In the records below, find the line containing "Technology Is Changing the Way Aircraft" and restate it and all lines after it exactly, through the last line.
[Data shown Boundary: Start]
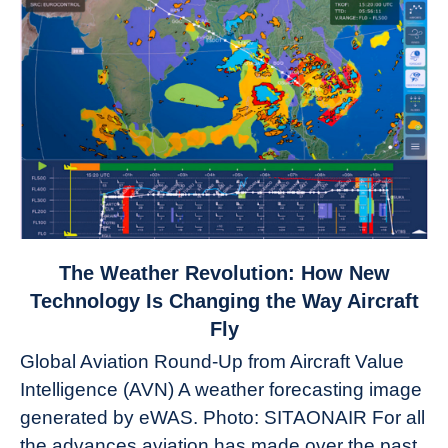
link
The Weather Revolution: How New
to
Technology Is Changing the Way Aircraft
The
Fly
Weather
Global Aviation Round-Up from Aircraft Value
Revolution:
Intelligence (AVN) A weather forecasting image
How
New
generated by eWAS. Photo: SITAONAIR For all
Technology
the advances aviation has made over the past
[Data shown Boundary: End]
Exercise solution:
Technology Is Changing the Way Aircraft
The
Fly
Weather
Global Aviation Round-Up from Aircraft Value
Revolution:
Intelligence (AVN) A weather forecasting image
How
New
generated by eWAS. Photo: SITAONAIR For all
Technology
the advances aviation has made over the past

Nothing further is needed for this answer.